個体名『レオ・レガリス』。使用するユーベルコードは、簡潔にまとめると【巨大化+戦闘力強化】【体の一部を変形+エネルギー吸収】【爪で一瞬攻撃+恐怖付与】の三種。
能力も外見も、第一形態のそれとは打って変わってシンプルだった。分かりやすく、それゆえに格の違いを見せつけられることとなるだろう。
「相手は大魔王、アルダワ魔法学園世界において並ぶものなき唯一最強の存在。能力値でも技能でも、猟兵の最高位を軽く凌駕するわ。よほどの幸運に恵まれなければ勝てないと思う」
ユウナは厳しい顔で言って、しかし幸運を引き寄せる術はあると続けた。
敵は猟兵が使用したユーベルコードに対応する能力値の技で攻撃してくる。戦闘におけるイニシアチブは当然のごとく敵方にあるが、一定の行動パターンが判明しているというのは大きなアドバンテージになる。

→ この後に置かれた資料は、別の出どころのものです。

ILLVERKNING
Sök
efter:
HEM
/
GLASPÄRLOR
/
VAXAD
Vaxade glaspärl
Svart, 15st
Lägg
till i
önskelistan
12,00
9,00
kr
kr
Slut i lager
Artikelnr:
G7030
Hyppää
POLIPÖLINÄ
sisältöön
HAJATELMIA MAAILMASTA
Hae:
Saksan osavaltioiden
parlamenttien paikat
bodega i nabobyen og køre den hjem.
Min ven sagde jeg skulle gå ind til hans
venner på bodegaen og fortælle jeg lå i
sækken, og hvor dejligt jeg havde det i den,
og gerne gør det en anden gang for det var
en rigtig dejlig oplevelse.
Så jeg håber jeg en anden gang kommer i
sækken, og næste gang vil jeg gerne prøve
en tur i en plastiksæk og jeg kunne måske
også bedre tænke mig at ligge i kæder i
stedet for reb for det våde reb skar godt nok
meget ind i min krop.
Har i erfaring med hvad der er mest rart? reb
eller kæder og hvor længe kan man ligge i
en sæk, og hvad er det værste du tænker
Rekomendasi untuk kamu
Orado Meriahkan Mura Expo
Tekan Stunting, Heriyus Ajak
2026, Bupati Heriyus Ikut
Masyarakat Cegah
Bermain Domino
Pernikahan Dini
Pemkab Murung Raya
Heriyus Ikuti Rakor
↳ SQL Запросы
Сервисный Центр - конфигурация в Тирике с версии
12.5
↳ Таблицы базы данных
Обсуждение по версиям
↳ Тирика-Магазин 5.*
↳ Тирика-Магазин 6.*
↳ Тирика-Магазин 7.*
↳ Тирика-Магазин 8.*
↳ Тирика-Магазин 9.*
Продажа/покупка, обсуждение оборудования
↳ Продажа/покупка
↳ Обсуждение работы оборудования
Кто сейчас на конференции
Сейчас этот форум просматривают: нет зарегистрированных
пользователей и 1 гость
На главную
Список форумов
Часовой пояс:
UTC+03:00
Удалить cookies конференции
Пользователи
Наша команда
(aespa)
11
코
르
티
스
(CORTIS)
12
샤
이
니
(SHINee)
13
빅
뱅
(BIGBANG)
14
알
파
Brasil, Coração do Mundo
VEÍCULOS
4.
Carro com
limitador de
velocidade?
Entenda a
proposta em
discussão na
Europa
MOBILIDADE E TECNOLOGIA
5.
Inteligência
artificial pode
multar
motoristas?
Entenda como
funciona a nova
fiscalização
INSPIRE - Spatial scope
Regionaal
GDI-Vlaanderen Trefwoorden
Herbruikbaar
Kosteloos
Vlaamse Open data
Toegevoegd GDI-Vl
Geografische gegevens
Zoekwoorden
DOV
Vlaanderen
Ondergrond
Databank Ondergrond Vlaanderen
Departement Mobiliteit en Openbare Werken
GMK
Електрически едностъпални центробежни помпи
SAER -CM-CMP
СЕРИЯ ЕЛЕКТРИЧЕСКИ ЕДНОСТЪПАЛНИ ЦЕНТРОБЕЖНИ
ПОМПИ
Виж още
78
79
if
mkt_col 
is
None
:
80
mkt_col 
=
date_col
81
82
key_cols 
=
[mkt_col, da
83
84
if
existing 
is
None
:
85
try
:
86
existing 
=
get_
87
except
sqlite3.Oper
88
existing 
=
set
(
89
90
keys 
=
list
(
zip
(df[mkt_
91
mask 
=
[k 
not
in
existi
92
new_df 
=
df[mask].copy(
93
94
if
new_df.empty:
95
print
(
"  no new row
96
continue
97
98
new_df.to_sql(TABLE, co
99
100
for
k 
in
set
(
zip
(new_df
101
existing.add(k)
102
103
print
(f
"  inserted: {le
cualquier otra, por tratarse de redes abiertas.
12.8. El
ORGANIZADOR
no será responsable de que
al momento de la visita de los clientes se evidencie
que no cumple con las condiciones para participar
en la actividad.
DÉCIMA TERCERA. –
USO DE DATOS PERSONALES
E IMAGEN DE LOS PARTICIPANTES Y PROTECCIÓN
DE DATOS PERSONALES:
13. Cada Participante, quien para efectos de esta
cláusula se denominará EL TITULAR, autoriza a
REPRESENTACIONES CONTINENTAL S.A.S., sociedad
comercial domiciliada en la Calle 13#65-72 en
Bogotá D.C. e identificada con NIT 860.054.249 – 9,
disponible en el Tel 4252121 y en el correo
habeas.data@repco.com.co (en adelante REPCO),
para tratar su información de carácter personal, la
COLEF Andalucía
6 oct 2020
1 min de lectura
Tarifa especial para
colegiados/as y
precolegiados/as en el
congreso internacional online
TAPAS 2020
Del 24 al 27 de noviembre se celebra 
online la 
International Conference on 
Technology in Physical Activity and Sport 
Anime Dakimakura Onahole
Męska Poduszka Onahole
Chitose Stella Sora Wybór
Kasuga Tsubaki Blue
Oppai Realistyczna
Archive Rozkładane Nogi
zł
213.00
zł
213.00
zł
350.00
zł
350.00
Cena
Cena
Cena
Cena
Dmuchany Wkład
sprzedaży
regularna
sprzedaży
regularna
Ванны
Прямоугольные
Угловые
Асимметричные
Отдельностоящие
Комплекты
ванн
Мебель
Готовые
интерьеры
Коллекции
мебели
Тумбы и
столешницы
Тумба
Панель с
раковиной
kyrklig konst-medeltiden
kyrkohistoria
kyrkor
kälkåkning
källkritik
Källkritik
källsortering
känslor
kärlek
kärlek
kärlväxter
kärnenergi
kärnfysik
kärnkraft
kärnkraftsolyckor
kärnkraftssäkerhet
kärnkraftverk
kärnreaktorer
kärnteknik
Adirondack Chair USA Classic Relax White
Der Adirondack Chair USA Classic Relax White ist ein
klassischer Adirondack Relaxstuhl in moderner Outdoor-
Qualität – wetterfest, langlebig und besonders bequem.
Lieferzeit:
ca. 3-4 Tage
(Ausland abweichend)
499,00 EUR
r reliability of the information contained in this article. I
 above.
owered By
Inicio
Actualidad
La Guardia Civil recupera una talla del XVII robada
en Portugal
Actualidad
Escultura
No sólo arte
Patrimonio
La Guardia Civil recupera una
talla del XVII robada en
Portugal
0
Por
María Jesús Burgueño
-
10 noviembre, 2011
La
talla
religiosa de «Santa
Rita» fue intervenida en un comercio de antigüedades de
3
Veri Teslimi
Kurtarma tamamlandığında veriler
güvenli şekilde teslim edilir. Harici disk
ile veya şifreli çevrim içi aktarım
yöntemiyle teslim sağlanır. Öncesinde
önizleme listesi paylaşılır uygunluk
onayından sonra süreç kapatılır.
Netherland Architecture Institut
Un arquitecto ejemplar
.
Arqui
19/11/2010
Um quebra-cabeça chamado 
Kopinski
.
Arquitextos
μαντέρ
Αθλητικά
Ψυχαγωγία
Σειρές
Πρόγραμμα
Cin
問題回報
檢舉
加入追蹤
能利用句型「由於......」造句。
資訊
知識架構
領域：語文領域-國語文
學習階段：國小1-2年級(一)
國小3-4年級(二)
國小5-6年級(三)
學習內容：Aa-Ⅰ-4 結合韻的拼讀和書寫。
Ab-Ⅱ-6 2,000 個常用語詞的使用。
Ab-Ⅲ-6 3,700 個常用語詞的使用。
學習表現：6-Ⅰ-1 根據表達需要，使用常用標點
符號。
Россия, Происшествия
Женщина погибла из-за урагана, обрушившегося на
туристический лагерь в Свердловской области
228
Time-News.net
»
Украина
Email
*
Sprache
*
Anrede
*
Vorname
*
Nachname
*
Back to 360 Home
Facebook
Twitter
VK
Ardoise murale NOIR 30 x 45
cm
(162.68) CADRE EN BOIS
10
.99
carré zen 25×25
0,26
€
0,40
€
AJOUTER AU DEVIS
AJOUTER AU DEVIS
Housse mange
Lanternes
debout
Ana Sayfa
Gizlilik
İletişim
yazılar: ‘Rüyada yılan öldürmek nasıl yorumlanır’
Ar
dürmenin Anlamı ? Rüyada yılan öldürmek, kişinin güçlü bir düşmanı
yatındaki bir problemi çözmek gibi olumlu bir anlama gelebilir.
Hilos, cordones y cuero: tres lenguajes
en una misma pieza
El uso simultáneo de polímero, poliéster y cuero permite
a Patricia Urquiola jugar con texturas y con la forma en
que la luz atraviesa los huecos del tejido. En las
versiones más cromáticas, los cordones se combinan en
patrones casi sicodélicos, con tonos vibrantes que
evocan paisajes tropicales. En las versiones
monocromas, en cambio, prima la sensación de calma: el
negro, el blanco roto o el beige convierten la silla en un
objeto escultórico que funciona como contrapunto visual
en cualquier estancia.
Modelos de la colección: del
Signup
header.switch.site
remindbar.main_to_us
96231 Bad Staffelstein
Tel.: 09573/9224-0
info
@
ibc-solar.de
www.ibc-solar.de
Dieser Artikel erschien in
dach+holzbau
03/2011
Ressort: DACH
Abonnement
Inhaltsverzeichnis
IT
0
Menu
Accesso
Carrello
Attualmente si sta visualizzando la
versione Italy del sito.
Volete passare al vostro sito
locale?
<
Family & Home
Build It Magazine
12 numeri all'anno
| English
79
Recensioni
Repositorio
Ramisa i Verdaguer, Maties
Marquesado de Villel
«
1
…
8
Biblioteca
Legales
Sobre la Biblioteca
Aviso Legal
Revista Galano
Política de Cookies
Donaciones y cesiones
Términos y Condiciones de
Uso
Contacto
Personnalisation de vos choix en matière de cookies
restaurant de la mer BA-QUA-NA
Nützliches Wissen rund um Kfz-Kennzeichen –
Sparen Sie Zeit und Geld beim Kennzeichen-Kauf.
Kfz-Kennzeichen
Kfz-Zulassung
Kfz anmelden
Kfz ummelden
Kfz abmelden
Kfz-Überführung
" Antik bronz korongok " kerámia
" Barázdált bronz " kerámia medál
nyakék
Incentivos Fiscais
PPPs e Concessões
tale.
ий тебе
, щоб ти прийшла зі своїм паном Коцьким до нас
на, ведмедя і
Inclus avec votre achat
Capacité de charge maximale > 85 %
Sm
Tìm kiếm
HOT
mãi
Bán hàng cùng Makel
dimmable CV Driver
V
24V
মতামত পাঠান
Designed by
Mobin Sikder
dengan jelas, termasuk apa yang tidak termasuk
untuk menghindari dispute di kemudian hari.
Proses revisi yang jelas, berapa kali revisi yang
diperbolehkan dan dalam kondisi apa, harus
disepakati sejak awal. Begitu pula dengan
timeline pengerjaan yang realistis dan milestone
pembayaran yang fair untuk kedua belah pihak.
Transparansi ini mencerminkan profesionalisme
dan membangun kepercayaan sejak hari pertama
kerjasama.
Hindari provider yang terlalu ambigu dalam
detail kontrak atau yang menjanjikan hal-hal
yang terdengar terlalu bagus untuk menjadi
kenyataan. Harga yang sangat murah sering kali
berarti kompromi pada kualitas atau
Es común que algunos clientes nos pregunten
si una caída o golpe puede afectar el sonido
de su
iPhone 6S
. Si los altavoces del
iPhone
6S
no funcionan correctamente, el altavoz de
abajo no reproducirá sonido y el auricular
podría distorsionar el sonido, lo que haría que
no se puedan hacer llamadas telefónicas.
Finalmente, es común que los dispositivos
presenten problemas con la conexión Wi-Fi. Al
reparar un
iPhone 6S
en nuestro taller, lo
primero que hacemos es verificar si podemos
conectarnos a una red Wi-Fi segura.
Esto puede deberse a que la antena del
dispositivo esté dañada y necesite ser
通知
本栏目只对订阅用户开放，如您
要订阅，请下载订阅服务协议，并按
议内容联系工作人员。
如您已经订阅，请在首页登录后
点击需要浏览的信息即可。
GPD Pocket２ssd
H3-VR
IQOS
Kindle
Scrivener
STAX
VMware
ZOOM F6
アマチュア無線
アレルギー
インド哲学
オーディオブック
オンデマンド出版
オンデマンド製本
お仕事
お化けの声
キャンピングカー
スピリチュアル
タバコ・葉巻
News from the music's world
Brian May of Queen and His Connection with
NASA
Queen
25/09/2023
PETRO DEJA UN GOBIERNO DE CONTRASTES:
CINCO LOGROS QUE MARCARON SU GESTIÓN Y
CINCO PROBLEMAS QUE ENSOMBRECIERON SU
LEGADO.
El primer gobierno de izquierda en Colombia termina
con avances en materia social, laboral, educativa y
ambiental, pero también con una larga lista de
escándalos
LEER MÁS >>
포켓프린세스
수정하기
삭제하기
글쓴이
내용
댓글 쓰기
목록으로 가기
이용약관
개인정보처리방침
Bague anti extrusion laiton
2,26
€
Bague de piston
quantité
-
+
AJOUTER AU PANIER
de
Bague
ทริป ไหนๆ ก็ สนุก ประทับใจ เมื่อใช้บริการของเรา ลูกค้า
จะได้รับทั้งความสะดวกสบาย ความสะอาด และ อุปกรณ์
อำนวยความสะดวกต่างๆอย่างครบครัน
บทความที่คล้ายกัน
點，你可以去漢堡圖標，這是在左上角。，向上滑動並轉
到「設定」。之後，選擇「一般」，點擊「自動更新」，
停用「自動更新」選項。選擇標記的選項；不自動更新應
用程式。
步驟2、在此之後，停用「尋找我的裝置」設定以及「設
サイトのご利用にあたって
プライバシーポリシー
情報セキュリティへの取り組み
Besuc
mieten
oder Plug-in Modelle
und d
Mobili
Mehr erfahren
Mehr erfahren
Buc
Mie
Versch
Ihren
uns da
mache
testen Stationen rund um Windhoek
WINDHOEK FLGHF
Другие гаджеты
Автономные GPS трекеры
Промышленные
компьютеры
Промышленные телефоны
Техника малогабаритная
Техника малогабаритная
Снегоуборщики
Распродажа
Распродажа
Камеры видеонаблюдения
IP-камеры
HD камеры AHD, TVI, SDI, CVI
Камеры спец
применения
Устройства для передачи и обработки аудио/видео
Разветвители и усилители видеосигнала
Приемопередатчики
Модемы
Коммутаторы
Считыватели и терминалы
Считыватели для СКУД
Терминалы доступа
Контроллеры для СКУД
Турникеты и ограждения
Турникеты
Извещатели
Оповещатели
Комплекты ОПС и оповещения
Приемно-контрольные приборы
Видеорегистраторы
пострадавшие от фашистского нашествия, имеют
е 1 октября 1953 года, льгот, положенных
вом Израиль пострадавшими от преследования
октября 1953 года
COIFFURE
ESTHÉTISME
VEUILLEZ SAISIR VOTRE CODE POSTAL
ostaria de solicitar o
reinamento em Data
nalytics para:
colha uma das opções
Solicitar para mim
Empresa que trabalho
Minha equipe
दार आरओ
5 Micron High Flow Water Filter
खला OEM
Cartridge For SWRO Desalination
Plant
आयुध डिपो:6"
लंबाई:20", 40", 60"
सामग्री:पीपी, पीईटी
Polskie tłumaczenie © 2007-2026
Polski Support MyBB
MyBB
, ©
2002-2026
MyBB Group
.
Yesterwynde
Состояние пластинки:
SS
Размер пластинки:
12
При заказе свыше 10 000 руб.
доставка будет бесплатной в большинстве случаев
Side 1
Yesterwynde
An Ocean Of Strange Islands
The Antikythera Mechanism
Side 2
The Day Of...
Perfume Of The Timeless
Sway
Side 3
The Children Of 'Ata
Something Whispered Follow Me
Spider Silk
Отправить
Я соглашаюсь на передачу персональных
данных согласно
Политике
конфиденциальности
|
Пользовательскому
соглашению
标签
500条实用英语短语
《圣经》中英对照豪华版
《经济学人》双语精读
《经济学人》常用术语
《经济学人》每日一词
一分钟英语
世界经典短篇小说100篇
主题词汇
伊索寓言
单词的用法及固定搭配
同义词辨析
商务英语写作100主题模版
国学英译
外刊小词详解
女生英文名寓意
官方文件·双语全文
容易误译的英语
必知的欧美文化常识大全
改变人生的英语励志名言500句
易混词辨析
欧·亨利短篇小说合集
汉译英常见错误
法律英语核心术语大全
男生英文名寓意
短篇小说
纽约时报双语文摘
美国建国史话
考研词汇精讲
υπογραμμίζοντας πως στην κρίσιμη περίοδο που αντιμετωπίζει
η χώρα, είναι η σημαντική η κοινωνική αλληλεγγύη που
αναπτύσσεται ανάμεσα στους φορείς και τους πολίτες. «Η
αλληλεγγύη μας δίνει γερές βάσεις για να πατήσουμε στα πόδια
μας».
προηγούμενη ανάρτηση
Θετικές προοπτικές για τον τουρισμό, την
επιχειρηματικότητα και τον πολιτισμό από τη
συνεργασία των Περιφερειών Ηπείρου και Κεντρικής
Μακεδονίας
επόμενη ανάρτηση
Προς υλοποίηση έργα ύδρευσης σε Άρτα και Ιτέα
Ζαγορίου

わずかな情報的優位を活かし何らかの策を立てて挑めば、圧倒的な実力差を覆すことも可能であろう。
「相手は大魔王としての力をすべて肉弾戦闘のために注ぎ込んだような化け物よ。決して油断しないでね」
最後に念を押すように言って、ユウナは事前説明を締めくくった。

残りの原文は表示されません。